:: WHAT THE TASK REQUIRES ::
Go to the line containing "Interventions dans l'Aube (10)" in the records below and print it and every following line exactly, on through the line containing "09 70 14 33 60", then stop.

:: DATASET ::

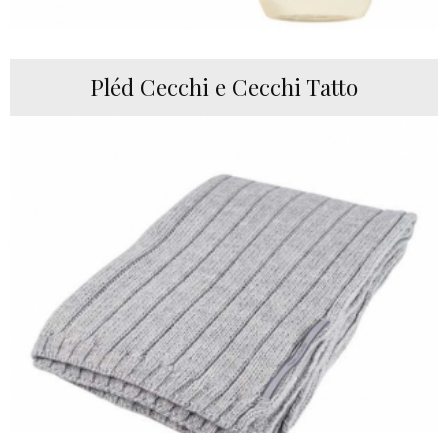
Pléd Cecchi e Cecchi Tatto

--

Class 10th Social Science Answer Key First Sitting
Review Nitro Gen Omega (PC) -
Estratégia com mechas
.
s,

---

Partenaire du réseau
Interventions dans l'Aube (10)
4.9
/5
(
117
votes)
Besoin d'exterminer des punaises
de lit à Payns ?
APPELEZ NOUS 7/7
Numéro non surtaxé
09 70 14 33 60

:: RESPONSE BOX ::
Interventions dans l'Aube (10)
4.9
/5
(
117
votes)
Besoin d'exterminer des punaises
de lit à Payns ?
APPELEZ NOUS 7/7
Numéro non surtaxé
09 70 14 33 60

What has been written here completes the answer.